Circumstances are different for Wiggins and the Warriors this November. Neither are wobbling. Wiggins put up 30 points Friday night in Golden State’s 112-108 win in New Orleans, and the Warriors bumped their record to a conference-best 12-3, clinching Group C of the NBA Cup in the process.
It was Wiggins’ first 30-point night in more than a year, but it was a continuation of a steady streak more than a blip. This week, he had 22 points on 7-of-12 shooting against the Clippers, 27 points on 12-of-17 shooting against the Hawks and then 30 against the Pelicans on 9-of-14 shooting.
But this might’ve been the most consequential aspect of Wiggins’ stat line versus the Pelicans: 9 of 9 from the free-throw line, a sign of both his aggression and his shooting groove. That’s Wiggins’ most made free throws in a game since April 2021 and his most without a miss since he was a 20-point-per-game scorer with the Timberwolves in 2017.
“He’s in a great frame of mind,” Kerr told the media after the game. “The last couple of years have been very tough on him on a personal level. I think he has some peace of mind. He came into camp in great shape.”
Wiggins spent the summer burying his head in work and grieving his father, Mitchell Wiggins, who died in September after a prolonged illness that forced Andrew Wiggins away from the team at times the past two seasons. He showed up to training camp playing well enough that Kerr and general manager Mike Dunleavy noted how focused and sharp he looked in their intro news conferences.
Wiggins missed much of training camp with bronchitis but returned in time for the start of the regular season, rediscovering his elite defensive form on the perimeter while producing at a steady rate offensively in his first 13 games: 17.2 points on 48 percent shooting and 41 percent on 3s.

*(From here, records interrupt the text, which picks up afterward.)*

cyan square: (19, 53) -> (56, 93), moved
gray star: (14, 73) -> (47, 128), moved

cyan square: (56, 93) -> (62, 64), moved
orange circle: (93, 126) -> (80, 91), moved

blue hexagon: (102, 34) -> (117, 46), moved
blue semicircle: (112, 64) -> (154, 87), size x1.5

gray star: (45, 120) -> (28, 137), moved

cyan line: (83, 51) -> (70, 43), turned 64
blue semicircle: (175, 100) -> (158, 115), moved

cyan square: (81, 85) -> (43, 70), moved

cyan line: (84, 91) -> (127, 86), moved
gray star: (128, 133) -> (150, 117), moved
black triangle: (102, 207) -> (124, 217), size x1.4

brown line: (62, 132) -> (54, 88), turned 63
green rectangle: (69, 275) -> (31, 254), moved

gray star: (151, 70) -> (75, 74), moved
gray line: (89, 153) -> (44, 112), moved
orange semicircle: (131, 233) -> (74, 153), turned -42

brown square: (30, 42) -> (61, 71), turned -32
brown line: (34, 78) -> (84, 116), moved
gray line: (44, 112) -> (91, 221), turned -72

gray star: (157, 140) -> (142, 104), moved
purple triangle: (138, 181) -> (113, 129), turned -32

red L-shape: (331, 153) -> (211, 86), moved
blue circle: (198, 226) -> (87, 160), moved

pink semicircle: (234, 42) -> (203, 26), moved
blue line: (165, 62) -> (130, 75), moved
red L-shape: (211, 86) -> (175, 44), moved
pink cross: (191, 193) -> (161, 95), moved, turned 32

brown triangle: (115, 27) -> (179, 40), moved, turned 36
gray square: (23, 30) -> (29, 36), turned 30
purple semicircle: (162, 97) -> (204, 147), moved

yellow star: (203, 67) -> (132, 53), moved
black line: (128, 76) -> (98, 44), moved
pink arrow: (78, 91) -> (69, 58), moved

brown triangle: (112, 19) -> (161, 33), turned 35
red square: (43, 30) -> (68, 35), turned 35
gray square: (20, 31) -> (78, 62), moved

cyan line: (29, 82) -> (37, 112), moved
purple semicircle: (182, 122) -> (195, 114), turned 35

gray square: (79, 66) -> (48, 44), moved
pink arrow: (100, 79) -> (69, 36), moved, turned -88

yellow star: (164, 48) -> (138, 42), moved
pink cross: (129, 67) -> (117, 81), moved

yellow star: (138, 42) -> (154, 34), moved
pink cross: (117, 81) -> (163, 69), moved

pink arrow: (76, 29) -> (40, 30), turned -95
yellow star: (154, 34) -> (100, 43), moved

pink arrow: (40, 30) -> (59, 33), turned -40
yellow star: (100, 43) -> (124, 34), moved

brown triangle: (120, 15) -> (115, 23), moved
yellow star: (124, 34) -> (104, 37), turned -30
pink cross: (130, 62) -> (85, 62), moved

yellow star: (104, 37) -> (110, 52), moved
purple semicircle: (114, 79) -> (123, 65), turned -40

Last season at this time, Wiggins was averaging 12.7 points on 41 percent overall and a destructive 26 percent from 3.
Against the Pelicans, Wiggins kept the sluggish Warriors in the game in the opening minutes, making three 3s and scoring 13 points in the first six minutes.
For many of Kerr’s defensively focused lineups to survive offensively around Steph Curry, they need Wiggins to keep spacing the floor consistently, either drawing defenders away or punishing them when they stray.
The last of Wiggins’ nine makes in New Orleans came with five minutes left as the Warriors tried to bleed away the win. Without a true second-star scorer next to Curry, it’s a by-committee approach. But Wiggins is the most accomplished of the options, having once been a go-to scorer. These are the kind of occasional isolation buckets they’ll need in crunchtime from him.
A couple of hours after Wiggins and the Warriors finished off the Pelicans, the Dallas Mavericks knocked off the Denver Nuggets, which clinched Group C of the NBA Cup for the Warriors. They advance to the quarterfinals with a chance to go to Las Vegas.
Their final pool game in Denver on Dec. 3 and the resulting point differential from across the conference will determine their venue and opponent in the quarterfinals. The Los Angeles Lakers and Houston Rockets are the undefeated leaders of the other two groups, and the Mavericks are the favorites to land the wild-card slot.